In my previous post — “Is search engine optimization worth the effort?” — some readers questioned what I wrote. But no one picked up on my first assumption, that Google, being the largest search engine, is the one you should optimize for. This assumption is not always correct, and should be questioned.
The aim of an ecommerce site, presumably, is to attract customers — people who buy from your company. As such, look at your target customers’ search preferences: where they go and what they use in order to find the products they want to purchase. So whilst Google is the most popular search engine, the real question is what is the most popular search method for your target customers. There is little point in optimizing for Google if most of your prospects do not use it.
As an ecommerce seller, you hopefully know more about your target customers than the average search optimization company. You should have a good idea regarding the kind of websites and forums your prospects visit and the type of searches they do.
For instance, many shoppers start their search on Amazon and bypass Google completely. Others, such as collectors who buy and sell specialized items on Ebay, may start on Ebay, looking for certain products. For these potential customers, if they find what they are looking for on Amazon or Ebay, then no amount of optimization for Google that will attract them.
Likewise there may be niche-specific search engines or sites that provide a more popular resource for your target customers than Google. Almost certainly a percentage of potential customers will use Google, but it may not be the majority — depending on what you sell.
If most of your customers start their search on Ebay, then list your products on Ebay. There are many expert blogs that detail how best to list on Ebay. I will not repeat the full details here. But the important things are the obvious things. Choose the category carefully; have a good, descriptive title that includes the main key phrase that the shoppers will use; have a decent photograph; and have a good description.
These days Ebay requires an article number (an “EAN”) and the brand name to list most products. Whilst this may provide the key details that Ebay will include on the product listing, it will be the same for all your competitors. So use the title and description to improve your position on the Ebay search.
Optimizing for Amazon’s search is considerably different than for Google.
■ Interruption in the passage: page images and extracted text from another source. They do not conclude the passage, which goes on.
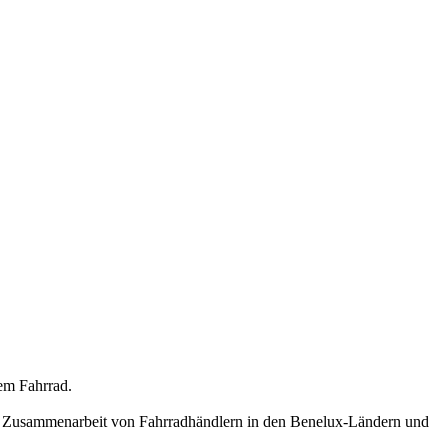
dem Fahrrad.
este Zusammenarbeit von Fahrradhändlern in den Benelux-Ländern und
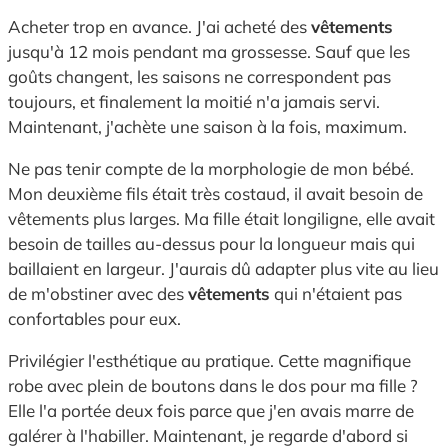
Acheter trop en avance. J'ai acheté des
vêtements
jusqu'à 12 mois pendant ma grossesse. Sauf que les
goûts changent, les saisons ne correspondent pas
toujours, et finalement la moitié n'a jamais servi.
Maintenant, j'achète une saison à la fois, maximum.
Ne pas tenir compte de la morphologie de mon bébé.
Mon deuxième fils était très costaud, il avait besoin de
vêtements plus larges. Ma fille était longiligne, elle avait
besoin de tailles au-dessus pour la longueur mais qui
baillaient en largeur. J'aurais dû adapter plus vite au lieu
de m'obstiner avec des
vêtements
qui n'étaient pas
confortables pour eux.
Privilégier l'esthétique au pratique. Cette magnifique
robe avec plein de boutons dans le dos pour ma fille ?
Elle l'a portée deux fois parce que j'en avais marre de
galérer à l'habiller. Maintenant, je regarde d'abord si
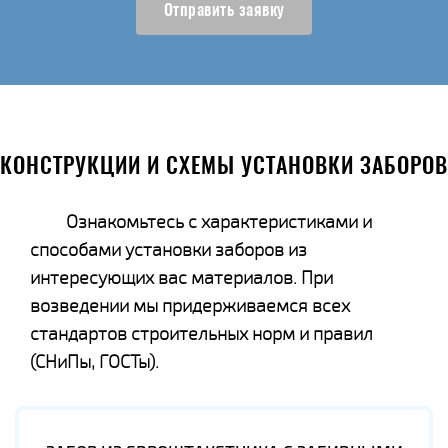
Отправить заявку
КОНСТРУКЦИИ И СХЕМЫ УСТАНОВКИ ЗАБОРОВ
Ознакомьтесь с характеристиками и
способами установки заборов из
интересующих вас материалов. При
возведении мы придерживаемся всех
стандартов строительных норм и правил
(СНиПы, ГОСТы).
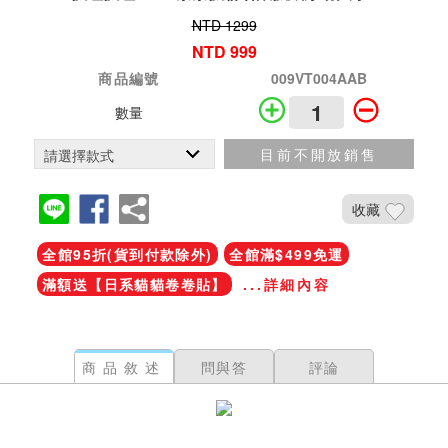
NTD 1299
NTD 999
商品編號
009VT004AAB
數量
目前不開放銷售
收藏
全館95折(貨到付款除外)
全館滿$499免運
滿額送【日系貓貓卷卷貼】
...詳細內容
商品敘述
問與答
評論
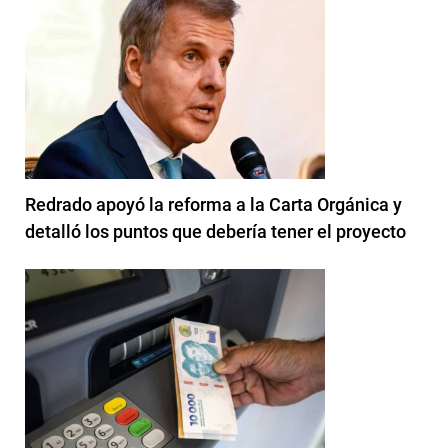
Redrado apoyó la reforma a la Carta Orgánica y
detalló los puntos que debería tener el proyecto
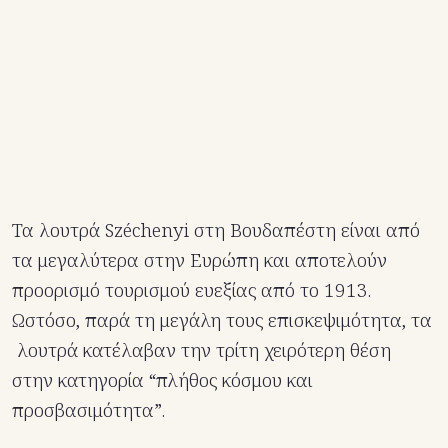
Τα λουτρά Széchenyi στη Βουδαπέστη είναι από
τα μεγαλύτερα στην Ευρώπη και αποτελούν
προορισμό τουρισμού ευεξίας από το 1913.
Ωστόσο, παρά τη μεγάλη τους επισκεψιμότητα, τα
λουτρά κατέλαβαν την τρίτη χειρότερη θέση
στην κατηγορία “πλήθος κόσμου και
προσβασιμότητα”.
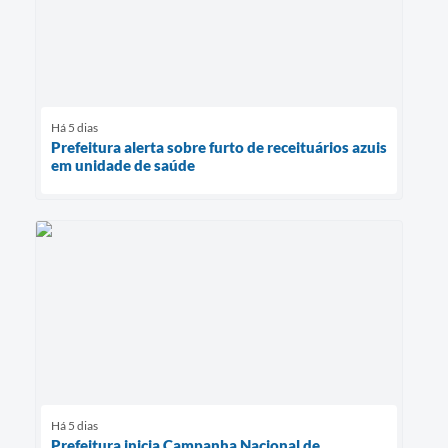
Há 5 dias
Prefeitura alerta sobre furto de receituários azuis
em unidade de saúde
Há 5 dias
Prefeitura inicia Campanha Nacional de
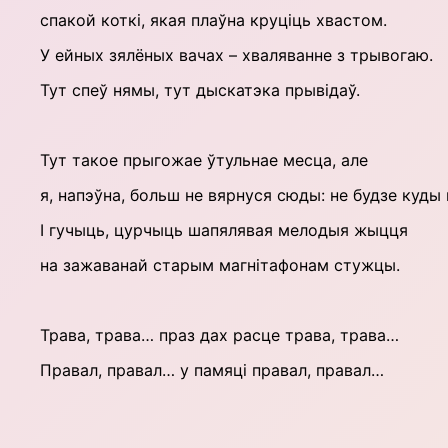
спакой коткі, якая плаўна круціць хвастом.
У ейных зялёных вачах – хваляванне з трывогаю.
Тут спеў нямы, тут дыскатэка прывідаў.
Тут такое прыгожае ўтульнае месца, але
я, напэўна, больш не вярнуся сюды: не будзе куды
І гучыць, цурчыць шапялявая мелодыя жыцця
на зажаванай старым магнітафонам стужцы.
Трава, трава… праз дах расце трава, трава…
Правал, правал… у памяці правал, правал…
This is because Amazon’s search is trawling through a database with fixed fields, rather than spidering a huge variety of pages and having to guess the meaning of them.
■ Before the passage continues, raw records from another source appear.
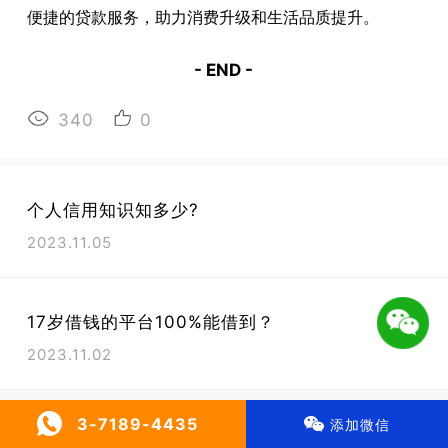
便捷的贷款服务，助力消费升级和生活品质提升。
- END -
340
0
个人信用知识知多少?
2023.11.05
17岁借钱的平台100%能借到？
2023.11.02
微信号 : 广告合作QQ：371894435
3-7189-4435
添加微信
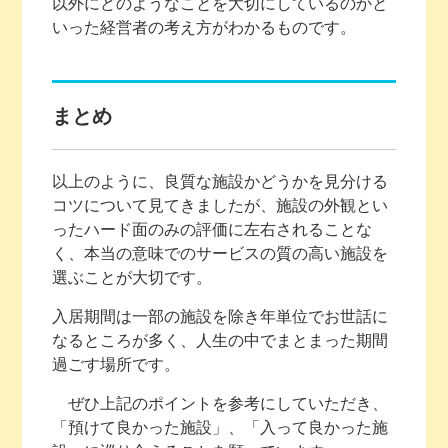
以外にどのようなことを大切にしているのかと
いった経営者の考え方がわかるものです。
まとめ
以上のように、良質な施設かどうかを見分ける
コツについて見てきましたが、施設の外観とい
ったハード面のみの評価に左右されることな
く、本当の意味でのサービスの質の高い施設を
選ぶことが大切です。
入居期間は一部の施設を除き年単位でお世話に
なるところが多く、人生の中でまとまった期間
過ごす場所です。
ぜひ上記のポイントを参考にしていただき、
「預けて良かった施設」、「入って良かった施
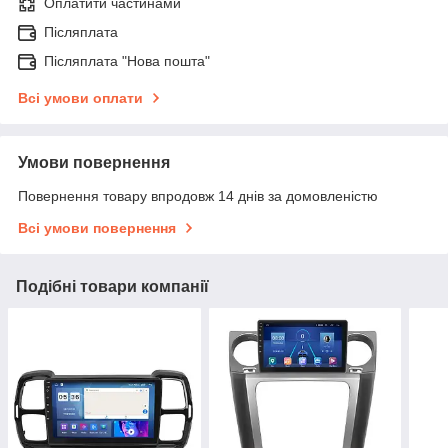
Оплатити частинами
Післяплата
Післяплата "Нова пошта"
Всі умови оплати
Умови повернення
Повернення товару впродовж 14 днів за домовленістю
Всі умови повернення
Подібні товари компанії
Amazon search uses all the fields it provides sellers. As such, when you create a product listing on Amazon, fill in as many of the fields as possible. For example if your product is red, then complete the color field. Otherwise, if you leave it blank and a shopper searched for that product and filtered by the color red, your listing would not appear. Likewise, complete the search nodes, as leaving them blank simply help your competitors. Fill in the bullet points, since Amazon search appears to give weight to the phrases used there.
In general, the more key phrase information you put on a product, the more likely it is going to appear at the top of the relevant search results.
Other Search Engines
Amazon and Ebay searches are only helpful if you list your products on those platforms, and if your prospects use those platforms.
Other than these two giants, there may be small niche resources that are more relevant to your market. Time spent researching these and getting known on them may provide a better return than optimizing for Google. If you do start driving traffic to your site from these alternative routes, this natural increase in traffic and natural increase in inbound links will likely help when you start optimizing for Google.
In short, my point in these two articles is to question the perceived wisdom regarding search engines. Research what is best for your site, rather than assume that the generalizations are right for you.